Courts have spent decades interpreting federal laws to determine when they are intended to apply on the reservation. The NLRA is silent as to whether it applies to Indian tribes. The 6th Circuit has ruled that it does.

The NLRB has long contended that it does have authority over tribal enterprises such as casinos. But it also made an exception for tribal government. Then, in 2004, the NLRB asserted jurisdiction over tribal employers engaged in commercial activities.

It has cited the 9th Circuits 1985 ruling in Donovan v.
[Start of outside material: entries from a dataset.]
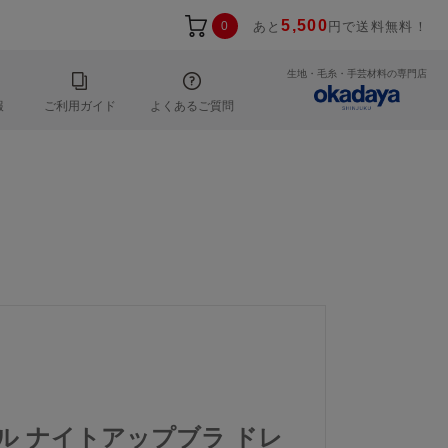
5,500
0
あと
円で送料無料！
生地・毛糸・手芸材料の専門店
報
ご利用ガイド
よくあるご質問
ール ナイトアップブラ ドレ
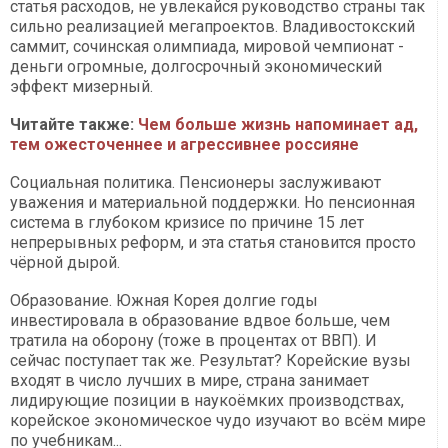
статья расходов, не увлекайся руководство страны так
сильно реализацией мегапроектов. Владивостокский
саммит, сочинская олимпиада, мировой чемпионат -
деньги огромные, долгосрочный экономический
эффект мизерный.
Читайте также:
Чем больше жизнь напоминает ад,
тем ожесточеннее и агрессивнее россияне
Социальная политика. Пенсионеры заслуживают
уважения и материальной поддержки. Но пенсионная
система в глубоком кризисе по причине 15 лет
непрерывных реформ, и эта статья становится просто
чёрной дырой.
Образование. Южная Корея долгие годы
инвестировала в образование вдвое больше, чем
тратила на оборону (тоже в процентах от ВВП). И
сейчас поступает так же. Результат? Корейские вузы
входят в число лучших в мире, страна занимает
лидирующие позиции в наукоёмких производствах,
корейское экономическое чудо изучают во всём мире
по учебникам...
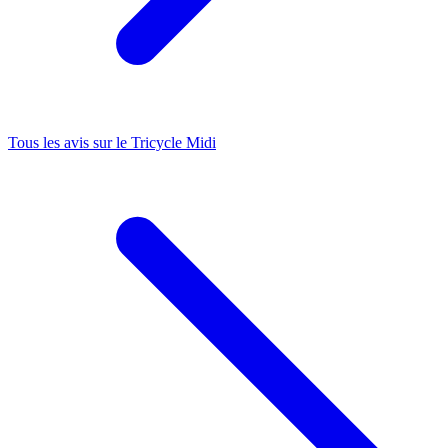
Tous les avis sur le
Tricycle Midi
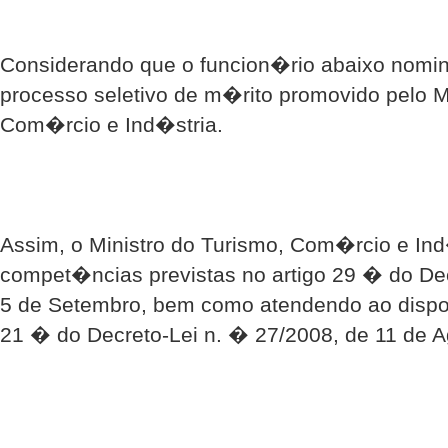
Considerando que o funcion�rio abaixo nomin
processo seletivo de m�rito promovido pelo M
Com�rcio e Ind�stria.
Assim, o Ministro do Turismo, Com�rcio e Ind
compet�ncias previstas no artigo 29 � do Dec
5 de Setembro, bem como atendendo ao dispos
21 � do Decreto-Lei n. � 27/2008, de 11 de Ag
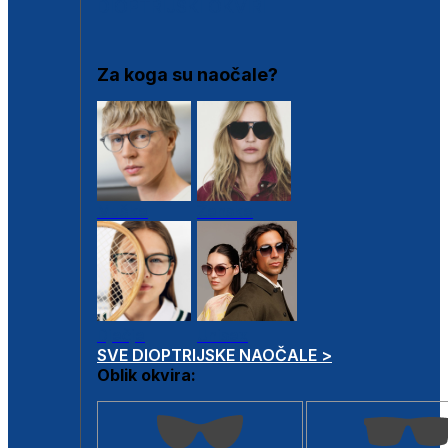
DIOPTRIJSKI OKVIRI
Za koga su naočale?
Muške
Ženske
Dječje
Unisex
SVE DIOPTRIJSKE NAOČALE >
Oblik okvira:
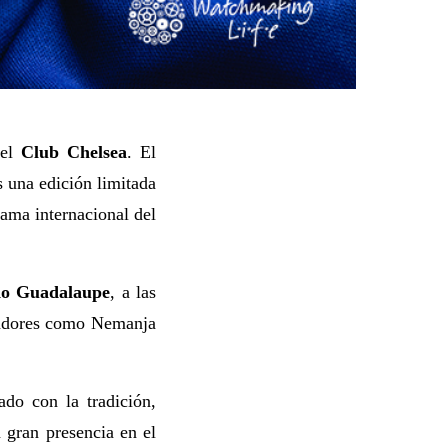
del
Club Chelsea
. El
 una edición limitada
fama internacional del
do Guadalaupe
, a las
gadores como Nemanja
do con la tradición,
 gran presencia en el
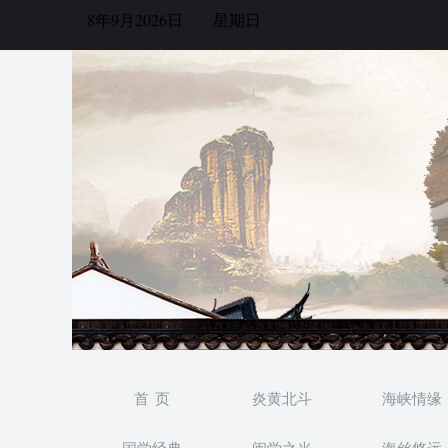
8年9月2026日
星期日
首 页
炎黄北斗
海峡情缘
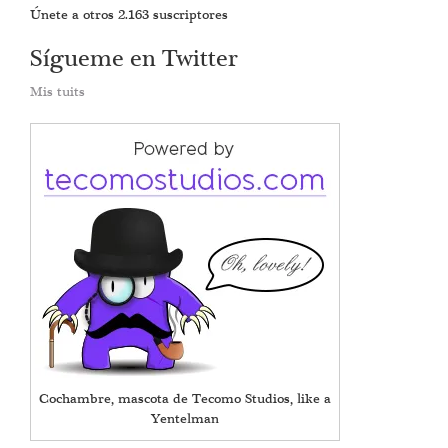
Únete a otros 2.163 suscriptores
Sígueme en Twitter
Mis tuits
Cochambre, mascota de Tecomo Studios, like a
Yentelman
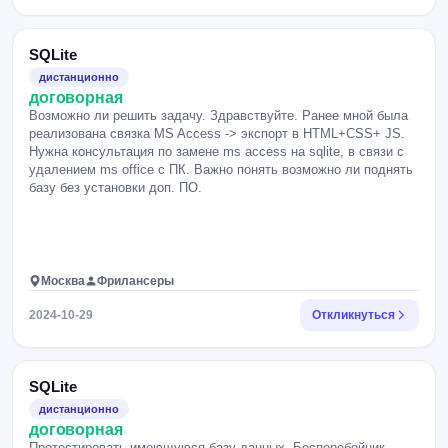
SQLite
дистанционно
договорная
Возможно ли решить задачу. Здравствуйте. Ранее мной была
реализована связка MS Access -> экспорт в HTML+CSS+ JS.
Нужна консультация по замене ms access на sqlite, в связи с
удалением ms office c ПК. Важно понять возможно ли поднять
базу без установки доп. ПО.
Москва
Фрилансеры
2024-10-29
Откликнуться
SQLite
дистанционно
договорная
Протестировать имеющуюся базу данных. Бесперебойник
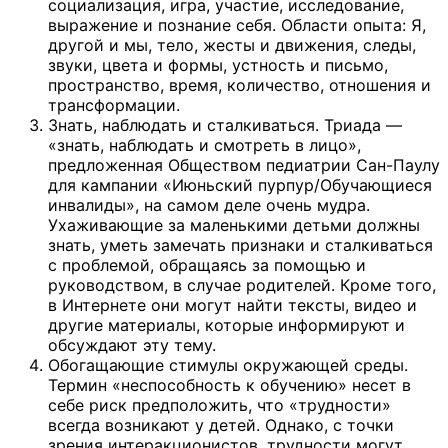
социализация, игра, участие, исследование,
выражение и познание себя. Области опыта: Я,
другой и мы, тело, жесты и движения, следы,
звуки, цвета и формы, устность и письмо,
пространство, время, количество, отношения и
трансформации.
Знать, наблюдать и сталкиваться. Триада —
«знать, наблюдать и смотреть в лицо»,
предложенная Обществом педиатрии Сан-Паулу
для кампании «Июньский пурпур/Обучающиеся
инвалиды», на самом деле очень мудра.
Ухаживающие за маленькими детьми должны
знать, уметь замечать признаки и сталкиваться
с проблемой, обращаясь за помощью и
руководством, в случае родителей. Кроме того,
в Интернете они могут найти тексты, видео и
другие материалы, которые информируют и
обсуждают эту тему.
Обогащающие стимулы окружающей среды.
Термин «неспособность к обучению» несет в
себе риск предположить, что «трудности»
всегда возникают у детей. Однако, с точки
зрения интеракционистов, трудности могут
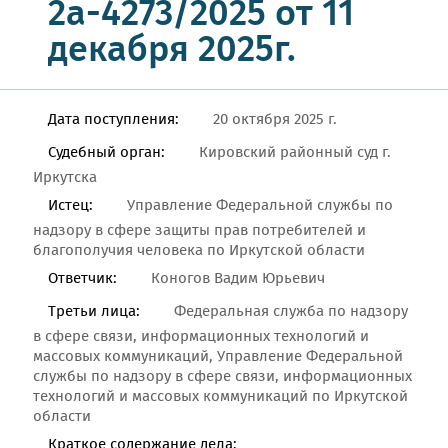
2а-4273/2025 от 11
декабря 2025г.
Дата поступления:
20 октября 2025 г.
Судебный орган:
Кировский районный суд г.
Иркутска
Истец:
Управление Федеральной службы по
надзору в сфере защиты прав потребителей и
благополучия человека по Иркутской области
Ответчик:
Коногов Вадим Юрьевич
Третьи лица:
Федеральная служба по надзору
в сфере связи, информационных технологий и
массовых коммуникаций, Управление Федеральной
службы по надзору в сфере связи, информационных
технологий и массовых коммуникаций по Иркутской
области
Краткое содержание дела:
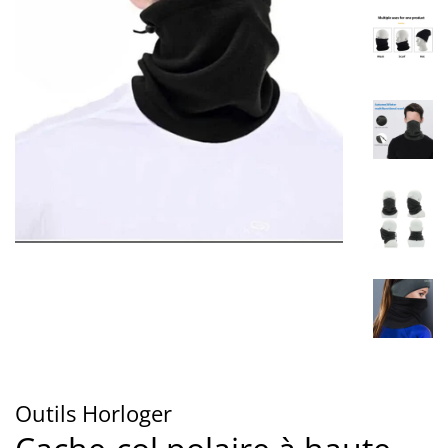
Outils Horloger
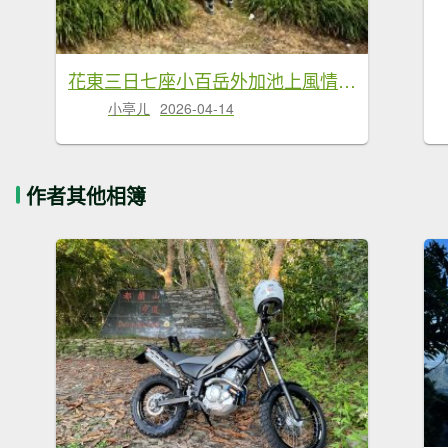
花東三日七座小百岳外加池上風情20260411-0413
小亭ㄦ
2026-04-14
作者其他相簿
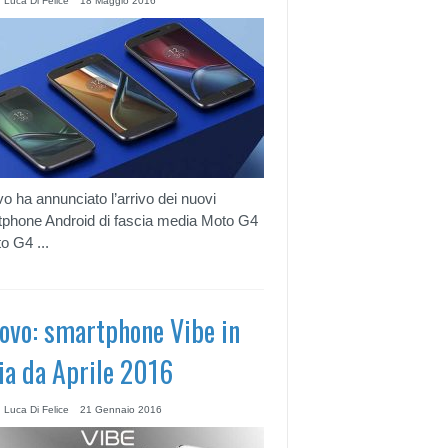
 Luca Di Felice
18 Maggio 2016
o ha annunciato l’arrivo dei nuovi
phone Android di fascia media Moto G4
o G4 ...
ovo: smartphone Vibe in
lia da Aprile 2016
 Luca Di Felice
21 Gennaio 2016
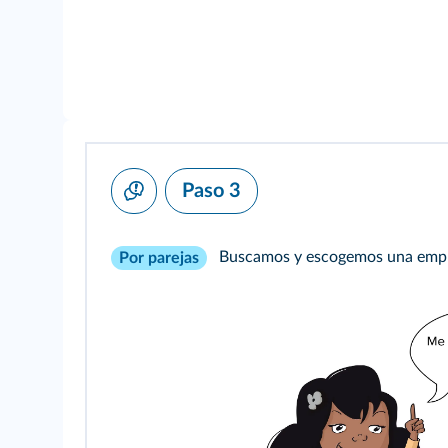
Paso 3
Buscamos y escogemos una empres
Por parejas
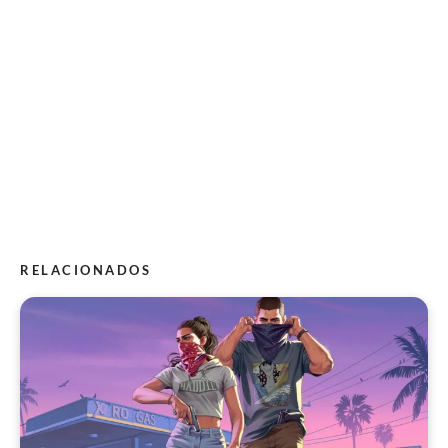
RELACIONADOS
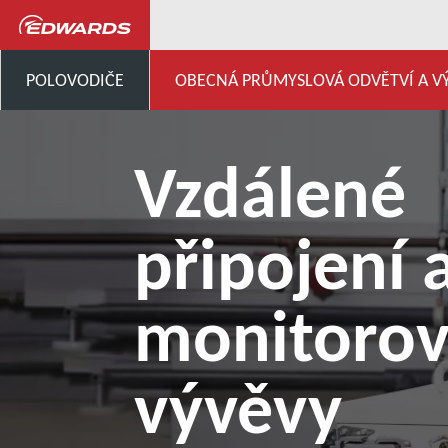
...
Náš servis vakuových vý
POLOVODIČE
OBECNÁ PRŮMYSLOVÁ ODVĚTVÍ A V
Vzdálené
připojení 
monitorov
vývěvy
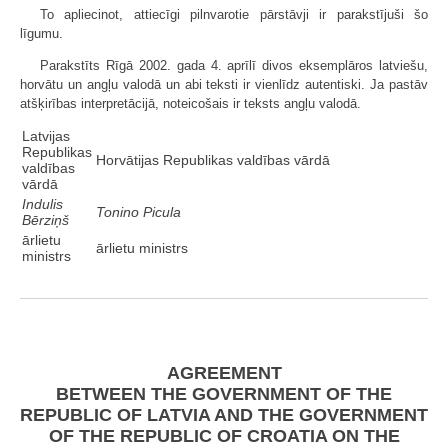
To apliecinot, attiecīgi pilnvarotie pārstāvji ir parakstījuši šo
līgumu.
Parakstīts Rīgā 2002. gada 4. aprīlī divos eksemplāros latviešu,
horvātu un angļu valodā un abi teksti ir vienlīdz autentiski. Ja pastāv
atšķirības interpretācijā, noteicošais ir teksts angļu valodā.
Latvijas
Republikas
Horvātijas Republikas valdības vārdā
valdības
vārdā
Indulis
Tonino Picula
Bērziņš
ārlietu
ārlietu ministrs
ministrs
AGREEMENT
BETWEEN THE GOVERNMENT OF THE
REPUBLIC OF LATVIA AND THE GOVERNMENT
OF THE REPUBLIC OF CROATIA ON THE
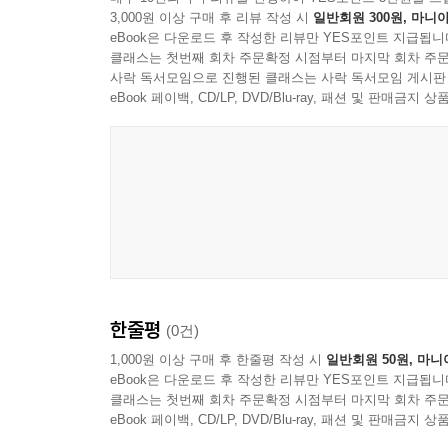
3,000원 이상 구매 후 리뷰 작성 시
일반회원 300원, 마니아
지은이가 지금도 꾸준히 활동하는 미국의 사회주의자라
eBook은 다운로드 후 작성한 리뷰만 YES포인트 지급됩니
경제 위기에 관한 마르크스주의적 분석이나 허리케인
클래스는 첫번째 회차 주문확정 시점부터 마지막 회차 주문
마르크스주의가 오늘날 어떤 의미를 갖는지 쉽게 이
사락 독서모임으로 진행된 클래스는 사락 독서모임 게시판
사례도 흥미를 더한다. 그뿐 아니라, 미국의 사회주
eBook 페이백, CD/LP, DVD/Blu-ray, 패션 및 판매금
만하다.
이 책에서 지은이가 강조하듯, 마르크스의 분석과
것이었다. 엥겔스가 마르크스의 장례식에서 연
사람들에게 이 책은 훌륭한 마르크스주의 안내서가 
한줄평
(0건)
1,000원 이상 구매 후 한줄평 작성 시
일반회원 50원, 마니
eBook은 다운로드 후 작성한 리뷰만 YES포인트 지급됩니
클래스는 첫번째 회차 주문확정 시점부터 마지막 회차 주문
eBook 페이백, CD/LP, DVD/Blu-ray, 패션 및 판매금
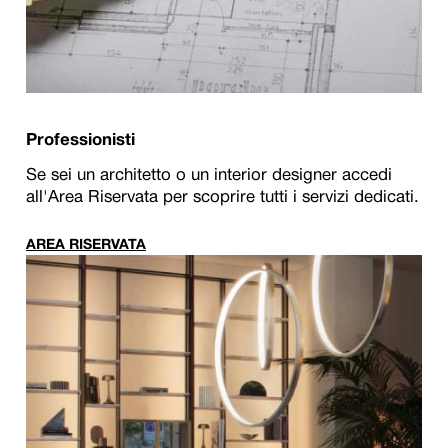
Professionisti
Se sei un architetto o un interior designer accedi
all'Area Riservata per scoprire tutti i servizi dedicati.
AREA RISERVATA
Coeur d’Alene Tribal Farm that stated that “a general statute in terms applying to all persons includes Indians and their property interests,” unless:

(1) the law touches “exclusive rights of self-governance in purely intramural matters.”; (2) the application of the law to the tribe would “abrogate rights guaranteed by Indian treaties”; or (3) there is proof “by legislative history or some other means that Congress intended [the law] not to apply to Indians on their reservations . . . .”

The NLRB interpreted this to mean that labor law applies to tribal owned and operated businesses on the reservation.

The D.C. and 10th Circuits disagree on the application of the NLRA to tribal enterprises, especially as it relates to tribal self-government.

Because separate panels of the 6th Circuit issued rulings that partially contradict each other, it is anticipated that the full 6th Circuit, may consider the issue “en banc.”

Even with those disagreements, however, both panels agreed that the NLRA applies to a tribal casino.

The case arose from a case involving the Saginaw Chippewa Indian Tribe of Michigan, which has 3,000 members. The tribe operates the Soaring Eagle Casino & Resort on the reservation. About 7 percent of its employees are tribal members.

The casino’s employee’s handbook forbids employees from soliciting union membership on casino property and subjects those who break this rule to discipline and termination.

In 2010 an employee violated this policy, soliciting membership in the International Union, United Automobile, Aerospace and Agricultural Implement Workers of America. The employee was fired.

The union filed a complaint with the NLRB, which ruled that allowing union organizing does not interfere with the tribe’s self-governance.

The case wound its way up to the 6th Circuit.

Even if the U.S. Supreme Court doesn’t ultimately step in as a referee on this issue, Congress itself may act. The Tribal Labor Sovereignty Act is a bill that has been working its way through committee hearings on the way to the House floor.

Recently Mashantucket Pequot Chairman Rodney Butler told the House Subcommittee on Health Employment, Labor and Pensions, “It should be the right of any sovereign government to make decisions that are best for people.”

The Senate Indian Affairs Committee has approved an identical bill, S.248.

On June 24 the House Appropriations Committee voted for a funding bill that prevents the NLRB from spending money to apply to the NLRA to tribes.